Sanayi devriminden bu yana günümüz teknolojine yön veren sayısız keşif yapıldı. Bunların bir kısmı yıllar süren çalışmalarla bir kısmı ise ani kazalar sonucu icat edildi. Yalnızca pratik bir zekanın ürünü olabilecek icatlar hayatımızı kolaylaştırdı. Örneğin geçtiğimiz Temmuz ayında tesadüf eseri metal yiyen bakteriler bulundu. Bilim insanları yaklaşık yüz yıldır bu bakterilerin varlığını kanıtlamak için çalışmalar gerçekleştiriyordu. Geçen yaz California Teknoloji Enstitüsü’nden Dr. Jared Leadbetter, tebeşire benzer bir manganez türüyle deney yapıyordu. Bu sırada deney kaplarından birine manganez bulaşmıştı. Dr. Leadbetter manganezin çözünmesi için kabın içine su doldurdu. Döndüğünde kabın koyu bir maddeyle kaplandığını gördü. Birtakım testlerin ardından buna musluk suyunun içinde bulunan metal yiyen bakterilerin sebep olduğunu anladı. Elbette tesadüf eseri keşfedilen tek icat bu değil. Penisilinden tatlandırıcıya, post-it kağıdından kırılmaz cama kadar hayatımızı kolaylaştıran pek çok şey tesadüf eseri keşfedildi. İşte bu icatlardan bazıları.
1. Teflon
Teflon herkesin yakından tanıdığı, başta mutfak olmak üzere çoğu yerde kullanılan ısıya dayanıklı bir plastiktir. 1938 yılında Amerikalı bir kimyager Dr. Roy J. Plunkett, soğutucu madde üretiminde kullandığı hammaddenin arta kalanını çelik bir tüpe doldurdu. Ertesi gün üretime devam etmek için tüpün vanasını açtığında tüpten hiç gaz çıkmadı. Plunkett, tüpün ağırlığının azalmadığını fark etti. Yani hammadde hala içerideydi ama gaz dışarı çıkmıyordu. Tehlikeli olmasına rağmen vanayı tamamen çıkararak tüpü ters çevirdi. Tüpten gaz yerine beyaz bir toz dışarı çıktı. Bu toz ele yapışmayan, kaygan ve ısıya dayanıklı bir maddeydi. Plunkett, gaz halinde bıraktığı hammaddenin polimerleşerek plastik maddeye dönüştüğünü hemen anladı. Peki, çok sonra teflon adı verilen bu madde ne işe yarayabilirdi? İlk bulunduğu dönemde atom bombasının yapımından uzay çalışmalarına kadar pek çok alanda kullanıldı. Stratejik alanlarda kullanıldığı için patent alınana kadar teflonun icadı sır gibi saklandı. Hikâyenin buradan sonrası biraz daha ilginçleşmeye başlıyor. 1956 yılına gelindiğinde Fransa’da alüminyum tavalar teflon ile kaplanıp “yapışmaz” sloganıyla satılmaya başlandı. Sonra ise teflon ve alüminyum kelimelerinden oluşan TEFAL markası kuruldu.

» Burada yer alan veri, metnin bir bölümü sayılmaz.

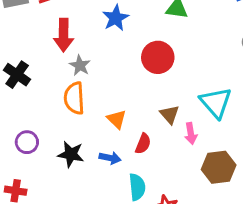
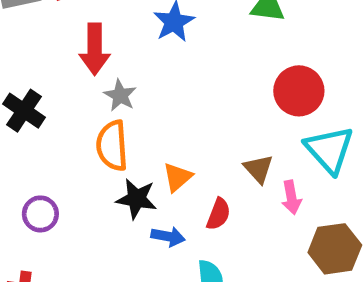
red circle: (158, 57) -> (299, 91), moved
orange triangle: (117, 119) -> (177, 177), turned 35
black star: (71, 154) -> (137, 199), moved

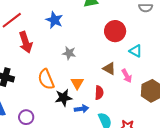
gray star: (120, 95) -> (69, 53), moved
cyan triangle: (329, 150) -> (136, 51), size x0.6

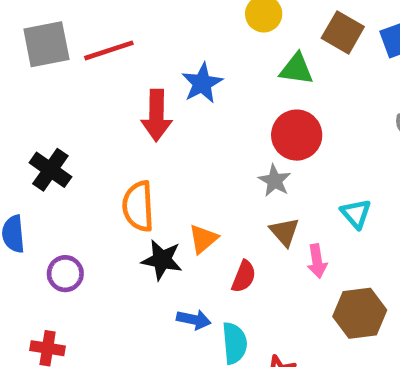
red circle: (115, 31) -> (297, 135), moved
red arrow: (26, 42) -> (156, 115), moved
gray star: (69, 53) -> (275, 181), moved
blue arrow: (82, 109) -> (194, 320), moved

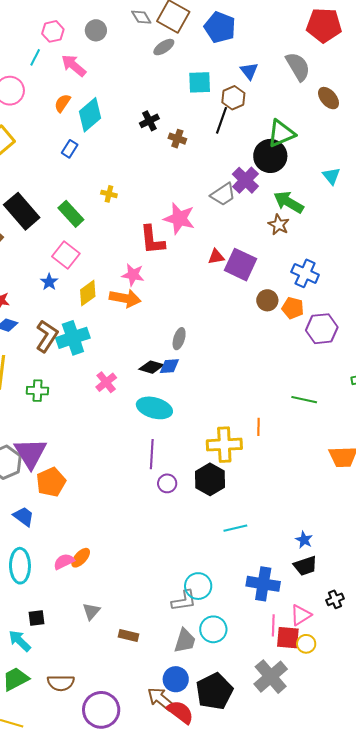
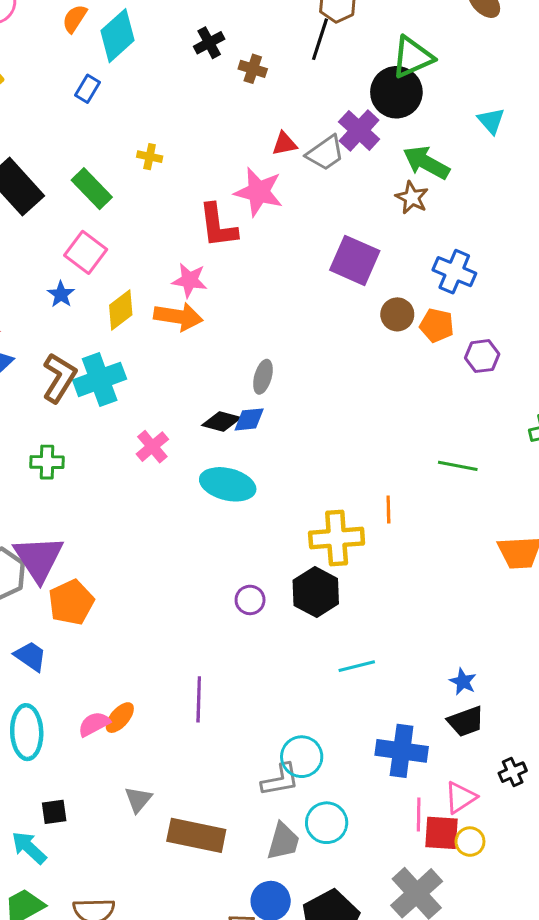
red triangle: (216, 257) -> (284, 144), moved
purple hexagon: (322, 329) -> (482, 356), size x0.7
purple line: (152, 454) -> (199, 699), moved
brown rectangle: (129, 635) -> (196, 835), size x1.8

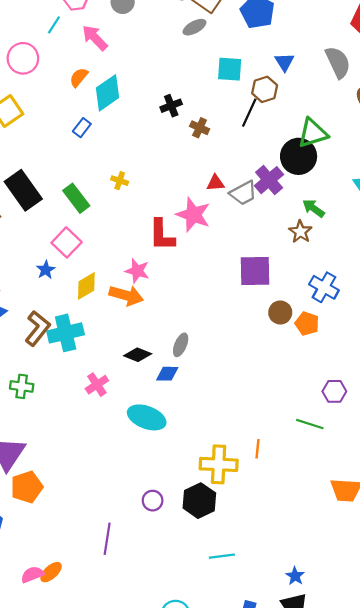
green arrow: (426, 163) -> (314, 208), size x0.7
purple square: (355, 260) -> (255, 271), turned -32
purple hexagon: (482, 356) -> (334, 391), moved
black diamond: (221, 421) -> (138, 355), moved
purple line: (199, 699) -> (107, 539), moved

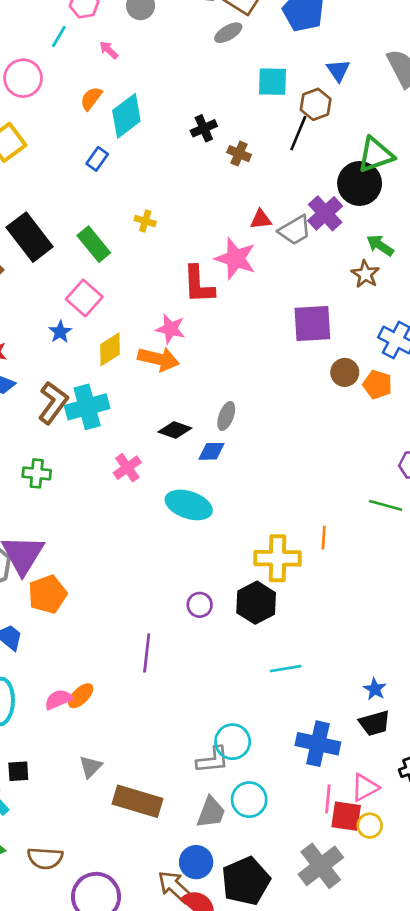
pink arrow: (95, 38) -> (109, 50), size x0.6

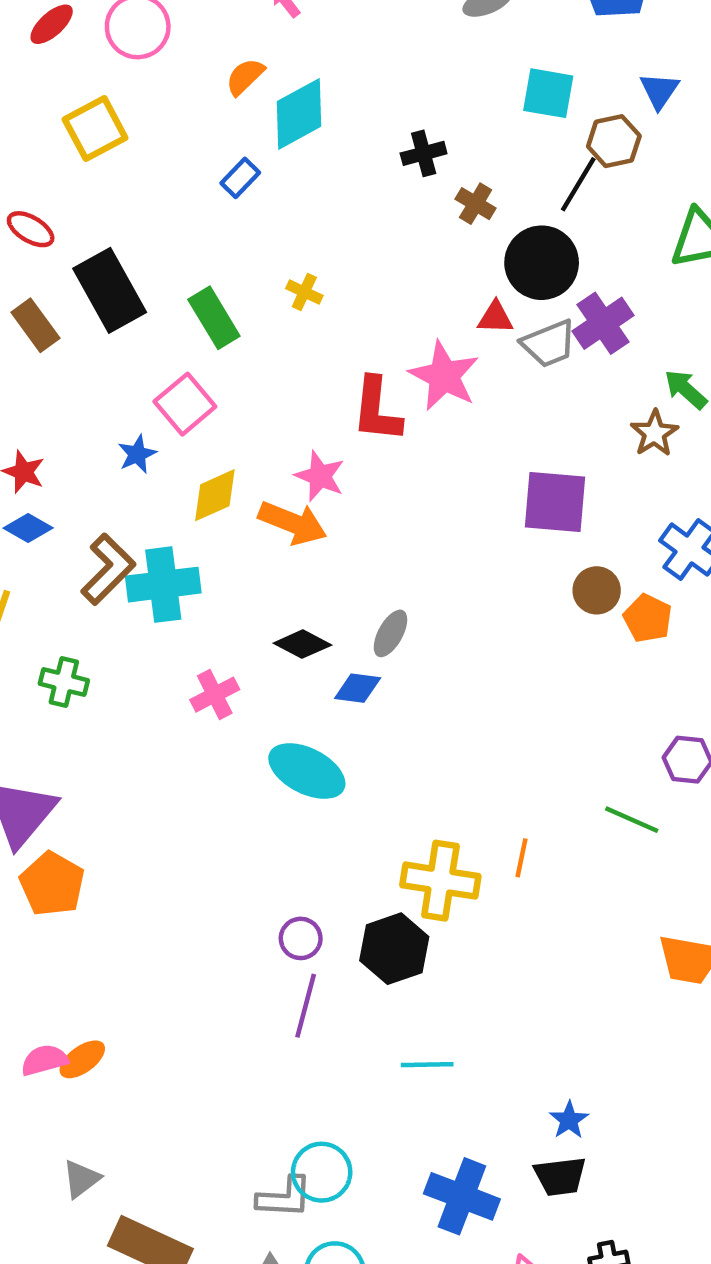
black circle: (360, 183) -> (542, 263), moved
orange pentagon: (47, 594) -> (52, 884), turned -30
purple line: (147, 653) -> (306, 1006), moved

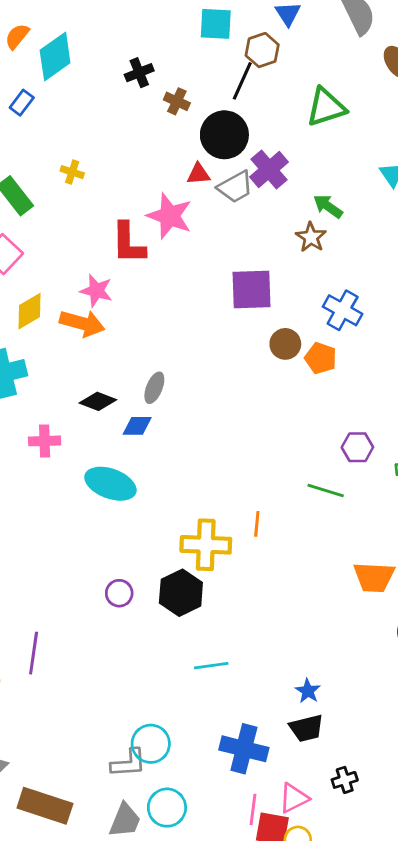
pink cross: (215, 695) -> (45, 441), turned 32
purple line: (306, 1006) -> (34, 653), moved

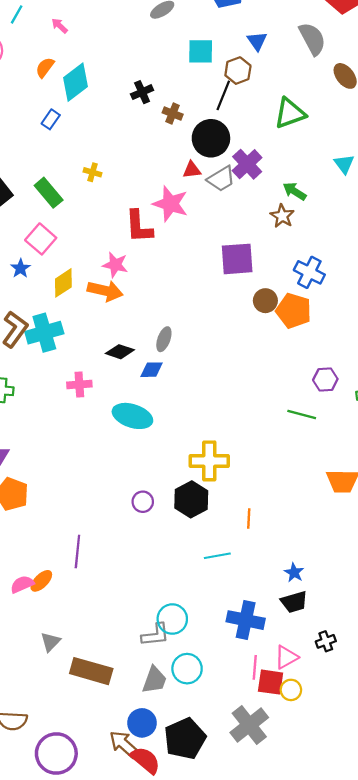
orange pentagon: (321, 358) -> (294, 311), size x1.4
orange line: (257, 524) -> (249, 518), moved

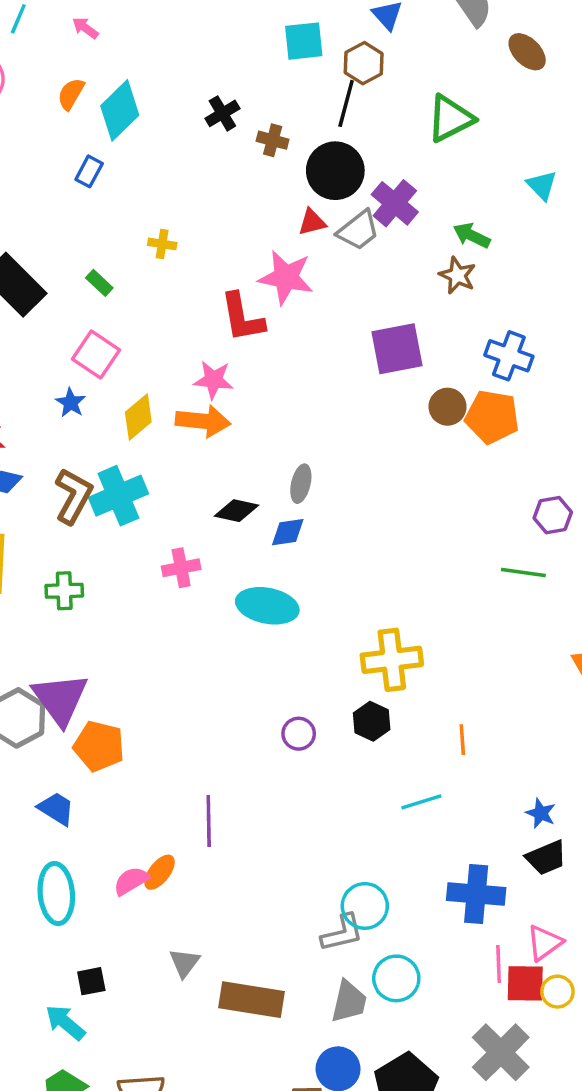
green rectangle: (49, 193) -> (99, 283), size x0.6
black hexagon: (191, 499) -> (372, 721), size x0.7

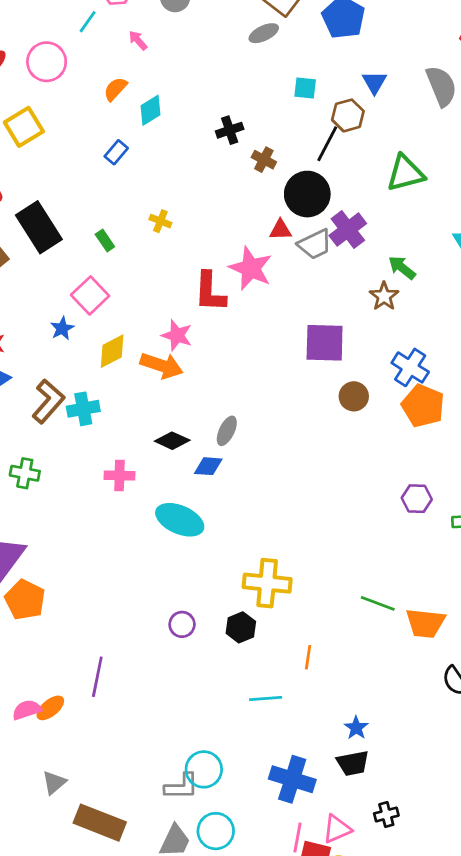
cyan square: (304, 41) -> (305, 88), size x0.7
cyan diamond: (120, 110) -> (150, 110), size x0.7
orange pentagon: (492, 417) -> (423, 406), moved
cyan cross: (118, 496) -> (83, 409), size x0.7
green line: (523, 573) -> (378, 603), moved

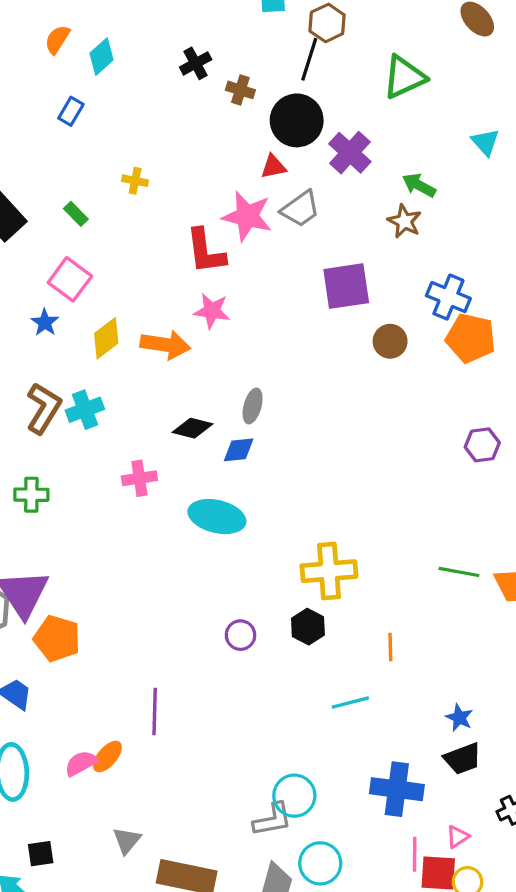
gray trapezoid: (315, 244) -> (300, 209), moved
pink star: (177, 335) -> (212, 311), moved
pink triangle: (337, 829) -> (458, 837), size x0.7

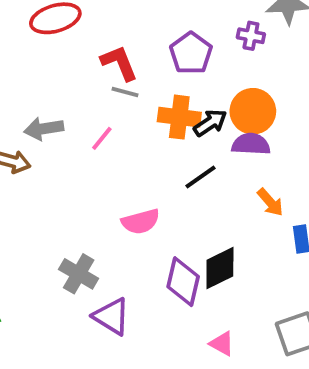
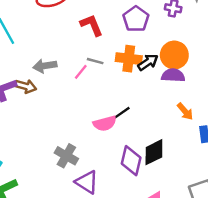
gray line: (125, 92) -> (95, 61), moved
black line: (201, 177) -> (120, 114), moved

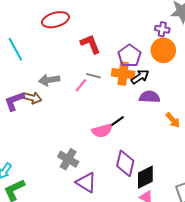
purple pentagon: (136, 19) -> (129, 56), moved
orange circle: (174, 55) -> (163, 50), moved
purple semicircle: (173, 75) -> (150, 97), moved
black diamond: (154, 152) -> (145, 177), moved

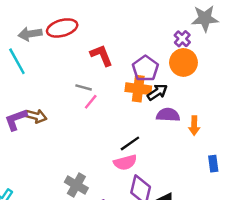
purple cross: (162, 29) -> (182, 39), turned 32
gray line: (94, 76) -> (84, 87), moved
gray arrow: (49, 80) -> (30, 34), moved
orange arrow: (173, 120) -> (194, 126), moved, turned 42
pink semicircle: (102, 131) -> (125, 162), moved

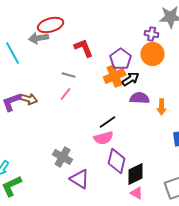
gray arrow: (30, 34) -> (39, 38), moved
purple cross: (182, 39) -> (152, 34), turned -32
orange cross: (138, 89) -> (115, 76), turned -30
pink line: (91, 102) -> (66, 94), moved

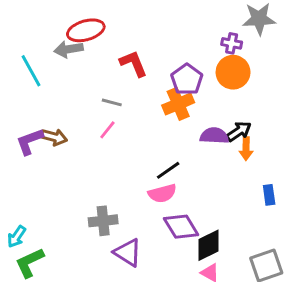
black arrow: (131, 79) -> (239, 131), moved
gray cross: (63, 157) -> (103, 221), turned -36
purple diamond: (117, 161) -> (181, 227), turned -45

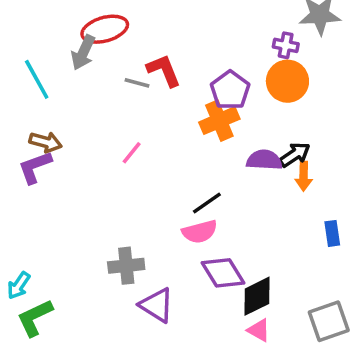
gray arrow: (69, 49) -> (83, 53), turned -56
gray line: (112, 102) -> (137, 83), moved
brown arrow: (54, 137) -> (46, 142), moved

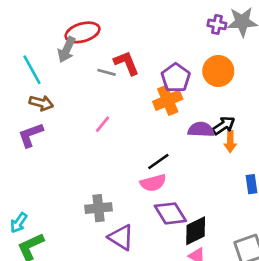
purple cross: (286, 45) -> (217, 24), moved
brown arrow: (46, 142) -> (41, 103), moved

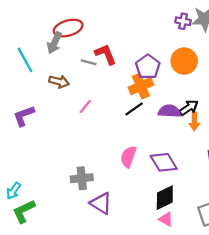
brown arrow: (41, 103) -> (59, 82), moved
black line: (158, 162) -> (134, 109), moved
pink semicircle: (153, 183) -> (128, 157), turned 125
purple diamond: (170, 213) -> (164, 162), moved

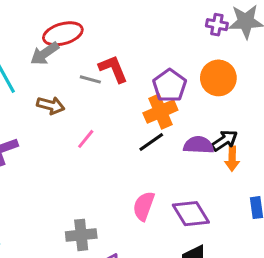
gray arrow: (54, 43) -> (45, 54), turned 30

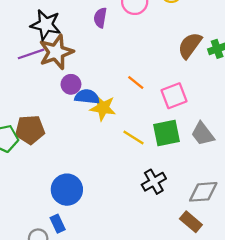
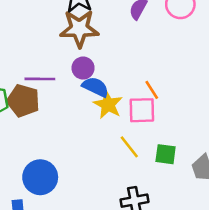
purple line: (31, 54) -> (40, 79), moved
pink square: (174, 96) -> (142, 110), moved
green square: (166, 133) -> (166, 154), size x0.7

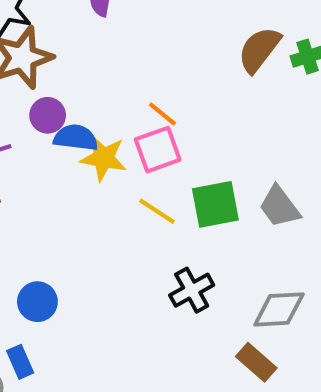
green square: (166, 154) -> (215, 204), size x1.4
blue circle: (40, 177) -> (37, 302), size x0.7

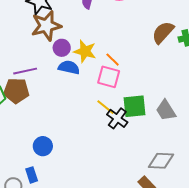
purple circle: (48, 115) -> (62, 48), moved
pink square: (158, 150) -> (109, 77), turned 30
yellow star: (104, 158) -> (85, 51), moved
black cross: (192, 290) -> (117, 118), moved, turned -30

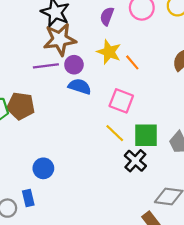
yellow star: (85, 51) -> (109, 52), moved
orange line: (113, 60) -> (132, 62), moved
purple line: (25, 71) -> (46, 66), moved
black cross: (117, 118) -> (135, 161), moved

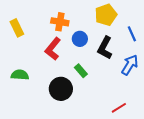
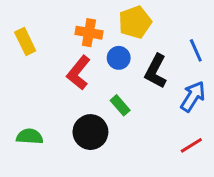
yellow pentagon: (106, 15) -> (135, 22), moved
green semicircle: (20, 75) -> (30, 136), moved
red line: (119, 108) -> (191, 145), moved

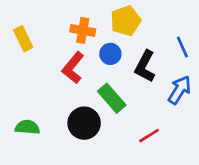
green rectangle: (120, 105) -> (112, 98), size x1.5
red line: (191, 145) -> (149, 136), moved

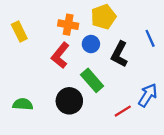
blue arrow: (180, 90) -> (148, 95), moved

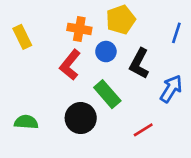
blue line: (150, 38) -> (176, 33), moved, turned 42
blue arrow: (148, 95) -> (171, 89), moved

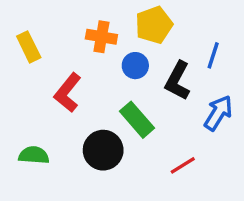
blue line: (176, 33) -> (213, 55), moved
red L-shape: (70, 65) -> (68, 93), moved

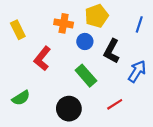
blue line: (213, 55) -> (139, 24), moved
black circle: (103, 150) -> (69, 109), moved
green semicircle: (34, 155) -> (21, 98), turned 144

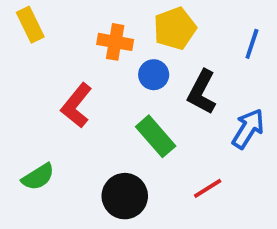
yellow rectangle: (18, 30) -> (30, 25), moved

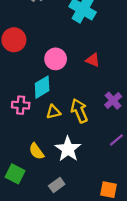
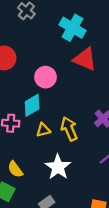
red triangle: (93, 60) -> (85, 59), moved, size x1.6
yellow semicircle: (36, 151) -> (15, 169), moved

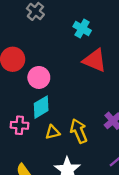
cyan cross: (73, 28) -> (82, 29), size x0.7
pink circle: (46, 77) -> (39, 77), moved

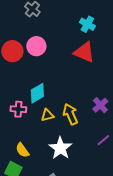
cyan cross: (82, 29) -> (87, 24), moved
pink circle: (39, 77) -> (36, 46), moved

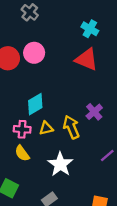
purple cross: (100, 105) -> (94, 112), moved
pink cross: (18, 109) -> (22, 129), moved
yellow semicircle: (22, 150) -> (22, 153), moved

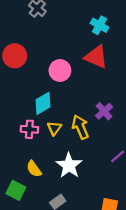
pink circle: (34, 53) -> (60, 71), moved
yellow triangle: (46, 128) -> (54, 128), turned -40
yellow semicircle: (22, 153) -> (34, 169), moved

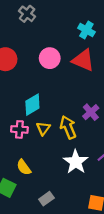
pink circle: (60, 71) -> (50, 58), moved
white star: (69, 165) -> (76, 162), moved

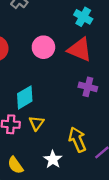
purple cross: (91, 112) -> (88, 87), moved, turned -35
yellow arrow: (68, 127) -> (77, 140), moved
white star: (76, 162) -> (53, 159), moved, size x0.7

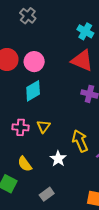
pink circle: (43, 47) -> (34, 62), moved
cyan diamond: (25, 97) -> (33, 91), moved

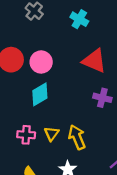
cyan cross: (85, 31) -> (79, 19), moved
yellow arrow: (80, 141) -> (77, 137), moved

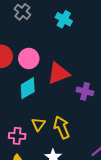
red triangle: (94, 61) -> (58, 73), moved, turned -45
pink cross: (26, 135) -> (17, 136), moved

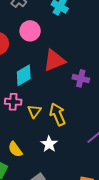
pink circle: (29, 58) -> (30, 31), moved
pink cross: (17, 136) -> (13, 102), moved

Markanın kurulmasıyla teflon tavalar neredeyse her evin mutfağına girmeyi başardı.
2. Slinky (Oyuncak yay)
Slinky hepimizin aşina olduğu rengarenk yaylardan yapılan bir oyuncak. 1943 yılında mühendis Richard James, gemi ekipmanlarının deniz üstünde kırılmasını önlemek için yay tasarlamakla görevlendirildi. Çalışması boyunca pek çok yay üretmişti. Bir gün bu yaylardan bazı örnekleri raftan indirmek istedi. Bu sırada yaylardan biri yere düşmüştü. James, bu yayın aşağıya doğru adeta yürüyerek inmesini hayretler içinde izledi. James eşiyle birlikte bu buluşu yenilikçi bir oyuncağa çevirmek istedi. 1945 yılında borç aldıkları parayla slinkynin unutulmaz olan reklam filmini çektiler. 20. yüzyılın sonuna gelindiğinde slinky tam 250 milyon adet satmıştı. Günümüzde her yaştan insan hala bu oyuncakla oynamaya devam ediyor.
3. Penisilin
Birçok hastalığın tedavisinde kullanılan penisilin, dünyanın ilk antibiyotiği olarak biliniyor. Ölüm oranlarını kayda değer bir şekilde azaltarak tıp alanında çığır açan bu icat tamamen tesadüfi bir şekilde ortaya çıktı. 1928 yılında Londra’da bir hastanede görev yapan Dr. Alexander Fleming, laboratuvarının güneş görmeyen bir alanına kültür kaplarını bırakarak tatile çıkmıştı. Yaklaşık bir aylık tatilinin ardından laboratuvarına döndüğünde, kaplardan birinde bakterilerin çoğalmadığını gördü. Küflenen kapların içindeki bir madde bakteri oluşumunu önlemişti. Daha sonra yapılan deneylerle Fleming ve arkadaşları bunun bakterileri öldüren bir madde olduğunu keşfetti. Keşfin hemen ardından maddeye penicilin ismi verildi. 1945 yılına gelindiğinde ise dünyanın ilk antibiyotiğini keşfeden bu üç bilim insanına Nobel ödülü verildi.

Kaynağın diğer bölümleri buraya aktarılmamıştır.